What really sets GitHub apart, is not that it uses Git, but how elegantly it pulls everything together (source control, new API discovery, networking, site hosting) around a set of core social networking ideas.
So, do you think it is possible to create something similar, but with the support for some other version control system, like mercurial? Or even a centralized one like svn?
Could it even be github to offer this, despite the name?
There is a hg plugin which allows lossless communication between git and hg [1]. So in a way github already exists for mercurial, and since it already exists there is no question as to whether or not it is possible to do.
I've been experimenting with bzr-git, pushing my bazaar branches to github... so far, so good (though I've not really done any 'social' stuff yet or been branching other peoples work).
When I moved to Portland, OR I was amazed with how social the tech community is here. Informal coding gatherings spring up regularly throughout the city, and there are two reliable "pdx hackathon" nights you can show up and hack on interesting projects with interesting people.
GitHub is closed in the sense that you can't access most of its source code but it's not really a problem since Git is decentralised. When you clone a repository from GitHub, you have everything you need to host that repository somewhere else. GitHub doesn't take any power away from the project - it only provides tools to easily manage your project.
I'm not sure that status of downloading a project's issues or wiki but I remember they were working on making them clonable.
I think the value of the community generally outweighs any concerns about them not releasing the source for it.
That said, I would love an open-source equivalent of Github.
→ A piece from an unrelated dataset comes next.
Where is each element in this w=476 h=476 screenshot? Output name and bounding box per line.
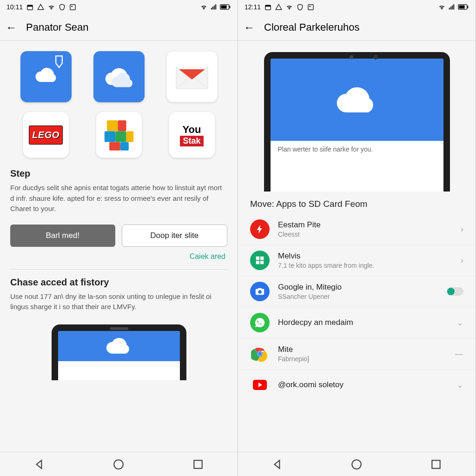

It would be fantastic for projects to be able to create an equivalent for members of their project and authors of the plugins, skins and other add-ons that surround it.
I've been using GitHub since 08 and I still think it's refreshing to continually run into developers that have recently discovered the distributed (hell, rejuvenated!) approach to collaborative software development.
2000, rather. Source Forge was really social at some point; I used to routinely browse the "help wanted" sections and found a few interesting projects to contribute to that way.